Dataset entries

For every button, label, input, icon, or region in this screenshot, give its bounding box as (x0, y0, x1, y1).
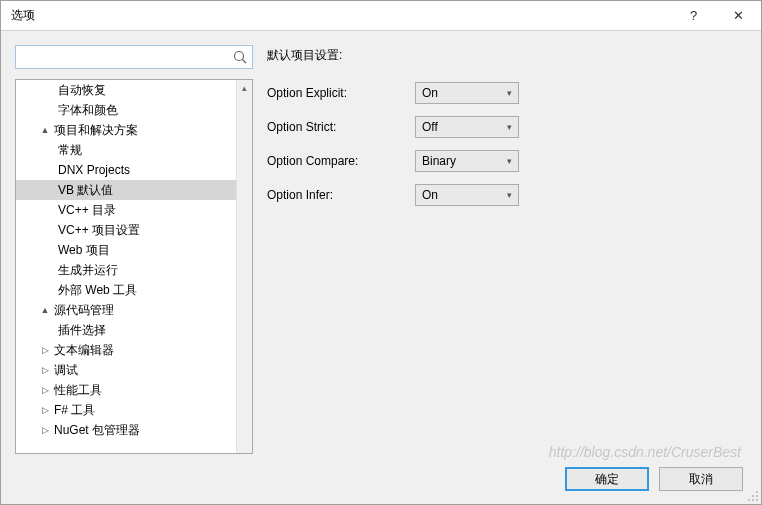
tree-item[interactable]: ▲源代码管理 (16, 300, 236, 320)
svg-point-0 (235, 52, 244, 61)
tree-item[interactable]: 生成并运行 (16, 260, 236, 280)
collapse-icon[interactable]: ▲ (38, 305, 52, 315)
tree-item-label: 项目和解决方案 (52, 122, 138, 139)
search-icon (232, 49, 248, 65)
tree-item-label: 自动恢复 (56, 82, 106, 99)
select-value: Binary (422, 154, 456, 168)
setting-label: Option Compare: (267, 154, 415, 168)
ok-button[interactable]: 确定 (565, 467, 649, 491)
tree-item[interactable]: 字体和颜色 (16, 100, 236, 120)
select-value: Off (422, 120, 438, 134)
tree-item-label: VC++ 目录 (56, 202, 116, 219)
tree-item[interactable]: ▷F# 工具 (16, 400, 236, 420)
search-box[interactable] (15, 45, 253, 69)
dialog-footer: 确定 取消 (1, 454, 761, 504)
tree-item[interactable]: ▷文本编辑器 (16, 340, 236, 360)
setting-row: Option Compare:Binary▾ (267, 150, 747, 172)
tree-item-label: 生成并运行 (56, 262, 118, 279)
setting-select[interactable]: On▾ (415, 82, 519, 104)
tree-item[interactable]: VB 默认值 (16, 180, 236, 200)
tree-item[interactable]: Web 项目 (16, 240, 236, 260)
chevron-down-icon: ▾ (507, 190, 512, 200)
tree-item[interactable]: ▷性能工具 (16, 380, 236, 400)
tree-item-label: VC++ 项目设置 (56, 222, 140, 239)
svg-point-2 (756, 491, 758, 493)
expand-icon[interactable]: ▷ (38, 365, 52, 375)
tree-item[interactable]: ▷调试 (16, 360, 236, 380)
tree-item-label: 插件选择 (56, 322, 106, 339)
tree-item-label: F# 工具 (52, 402, 95, 419)
tree-item[interactable]: ▷NuGet 包管理器 (16, 420, 236, 440)
titlebar: 选项 ? ✕ (1, 1, 761, 31)
svg-point-6 (752, 499, 754, 501)
select-value: On (422, 86, 438, 100)
tree-item[interactable]: 自动恢复 (16, 80, 236, 100)
svg-point-3 (752, 495, 754, 497)
setting-select[interactable]: Off▾ (415, 116, 519, 138)
cancel-button[interactable]: 取消 (659, 467, 743, 491)
setting-label: Option Infer: (267, 188, 415, 202)
tree-item-label: 性能工具 (52, 382, 102, 399)
svg-point-7 (756, 499, 758, 501)
svg-point-5 (748, 499, 750, 501)
select-value: On (422, 188, 438, 202)
expand-icon[interactable]: ▷ (38, 425, 52, 435)
left-pane: 自动恢复字体和颜色▲项目和解决方案常规DNX ProjectsVB 默认值VC+… (15, 45, 253, 454)
tree-item[interactable]: ▲项目和解决方案 (16, 120, 236, 140)
chevron-down-icon: ▾ (507, 122, 512, 132)
expand-icon[interactable]: ▷ (38, 405, 52, 415)
close-button[interactable]: ✕ (716, 1, 761, 31)
setting-select[interactable]: On▾ (415, 184, 519, 206)
tree-item-label: VB 默认值 (56, 182, 113, 199)
right-pane: 默认项目设置: Option Explicit:On▾Option Strict… (267, 45, 747, 454)
tree-item[interactable]: VC++ 目录 (16, 200, 236, 220)
category-tree[interactable]: 自动恢复字体和颜色▲项目和解决方案常规DNX ProjectsVB 默认值VC+… (16, 80, 236, 453)
scroll-up-icon[interactable]: ▴ (237, 80, 252, 96)
tree-item-label: 常规 (56, 142, 82, 159)
tree-item[interactable]: 插件选择 (16, 320, 236, 340)
collapse-icon[interactable]: ▲ (38, 125, 52, 135)
tree-item[interactable]: DNX Projects (16, 160, 236, 180)
tree-item-label: 源代码管理 (52, 302, 114, 319)
expand-icon[interactable]: ▷ (38, 385, 52, 395)
chevron-down-icon: ▾ (507, 88, 512, 98)
settings-heading: 默认项目设置: (267, 47, 747, 64)
search-input[interactable] (20, 47, 232, 67)
tree-item-label: NuGet 包管理器 (52, 422, 140, 439)
options-dialog: 选项 ? ✕ 自动恢复字体和颜色▲项目和解决方案常规DNX ProjectsVB… (0, 0, 762, 505)
tree-item[interactable]: VC++ 项目设置 (16, 220, 236, 240)
tree-item-label: DNX Projects (56, 163, 130, 177)
setting-select[interactable]: Binary▾ (415, 150, 519, 172)
tree-scrollbar[interactable]: ▴ (236, 80, 252, 453)
help-button[interactable]: ? (671, 1, 716, 31)
window-title: 选项 (11, 7, 671, 24)
tree-item[interactable]: 外部 Web 工具 (16, 280, 236, 300)
expand-icon[interactable]: ▷ (38, 345, 52, 355)
setting-label: Option Explicit: (267, 86, 415, 100)
setting-row: Option Infer:On▾ (267, 184, 747, 206)
tree-item-label: 外部 Web 工具 (56, 282, 137, 299)
settings-form: Option Explicit:On▾Option Strict:Off▾Opt… (267, 82, 747, 206)
tree-item-label: 字体和颜色 (56, 102, 118, 119)
category-tree-container: 自动恢复字体和颜色▲项目和解决方案常规DNX ProjectsVB 默认值VC+… (15, 79, 253, 454)
setting-label: Option Strict: (267, 120, 415, 134)
resize-grip-icon[interactable] (747, 490, 759, 502)
setting-row: Option Strict:Off▾ (267, 116, 747, 138)
setting-row: Option Explicit:On▾ (267, 82, 747, 104)
svg-point-4 (756, 495, 758, 497)
chevron-down-icon: ▾ (507, 156, 512, 166)
dialog-body: 自动恢复字体和颜色▲项目和解决方案常规DNX ProjectsVB 默认值VC+… (1, 31, 761, 454)
tree-item-label: Web 项目 (56, 242, 110, 259)
tree-item[interactable]: 常规 (16, 140, 236, 160)
tree-item-label: 调试 (52, 362, 78, 379)
tree-item-label: 文本编辑器 (52, 342, 114, 359)
svg-line-1 (243, 60, 247, 64)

• Exercise prompt
The lines that contain the word "expand" are wanted; copy each of them from the records.

• Finished exercise
expand-icon[interactable]: ▷ (38, 365, 52, 375)
expand-icon[interactable]: ▷ (38, 425, 52, 435)
expand-icon[interactable]: ▷ (38, 405, 52, 415)
expand-icon[interactable]: ▷ (38, 385, 52, 395)
expand-icon[interactable]: ▷ (38, 345, 52, 355)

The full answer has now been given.